Commentaire publié dans GHI - Mercredi 21.05.25
Il y a, en chacun d’entre nous, une part d’intimité qui doit être sacrée. On peut appeler ça « la vie privée », au respect de laquelle je suis infiniment attaché. Mais il est des tréfonds qui vont plus loin encore. A chacun d’entre nous de tenter d’en prendre la mesure, pour lui-même. Je n’ai, à cet égard, aucune leçon à donner, aucune autorité, aucune recette, aucune approche préfabriquée, qui serait calquée sur une grille de lecture, religion, psychanalyse, que sais-je ? Chacun de nous doit bien sentir, quelque part en lui, la possibilité d’un gouffre. Face à soi-même, la fragilité d’un vertige. Dans la vie consciente, éveillée, on oublie tout ça, on rayonne, on séduit, on tente d’aller vers l’autre. Et puis, le surgissement d’un rêve, et l’autre vie qui se rappelle à nous. Chacun de nous chemine, sur la ligne de crête, entre ces deux mondes, d’un côté la vie sociale, de l’autre les ébullitions intérieures.

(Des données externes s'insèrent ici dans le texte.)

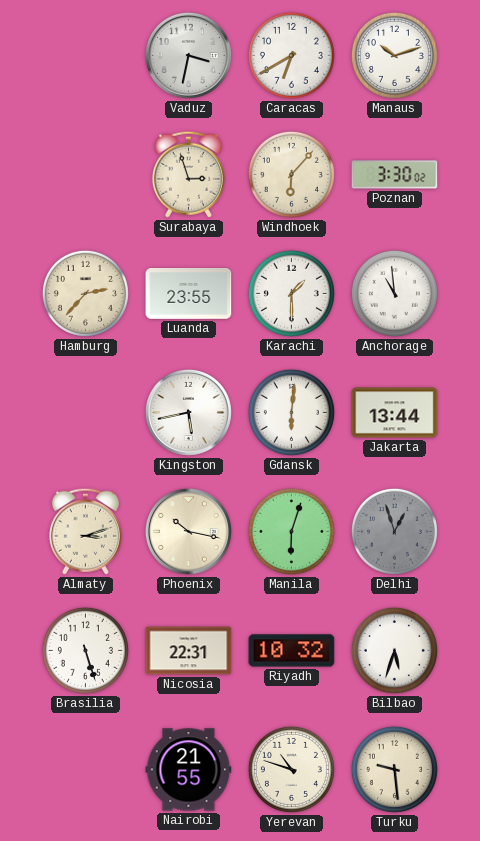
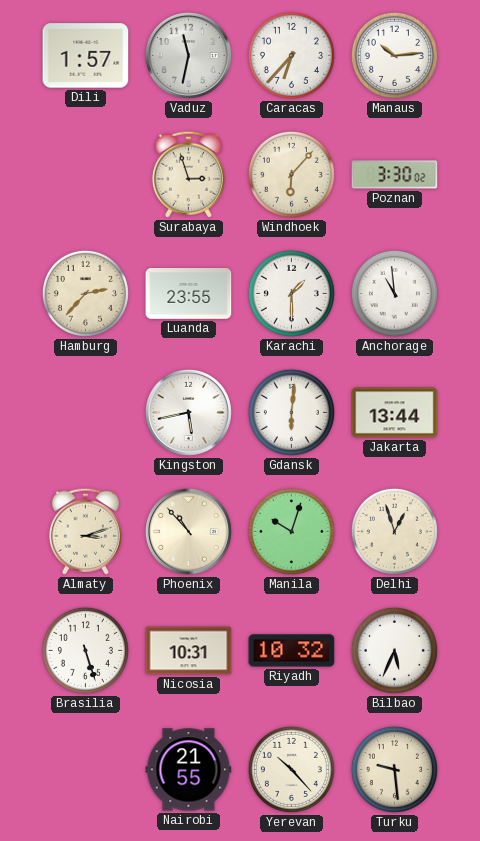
Dili: none -> 1:57
Vaduz: 3:32 -> 11:32
Caracas: 6:40 -> 6:37
Manaus: 10:12 -> 10:14
Phoenix: 10:17 -> 10:53
Manila: 6:03 -> 10:03
Delhi dial: grey -> cream
Nicosia: 22:31 -> 10:31
Bilbao: 5:33 -> 5:34
Yerevan: 10:48 -> 10:23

Chacun de nous fait ce qu’il peut.
Et puis, quoi ? Et puis, comme le chante Mouloudji, dans l’un de ses plus beaux textes, « Faut vivre ! ». Le temps qui nous est imparti, après tout, n’est pas infini. Vivre, oui, mais quelle vie ? Accomplir une fonction sociale, se réaliser à fond dans un métier qui nous passionne, y affûter ses compétences, les élargir. Tout cela, oui, bien sûr. Mais l’autre vie ? Celle qui nous lance des appels, ces figures qui reviennent, ces vieux rêves auxquels on avait cru renoncer, et qui soudain surgissent ? Tout cette glaise de notre passé, celle qui nous a façonnés, celle qu’on a reniée, celle qu’on n’a pas voulu voir, celle qu’on a voulu oublier, on se défend comme on peut : « Faut vivre ! ».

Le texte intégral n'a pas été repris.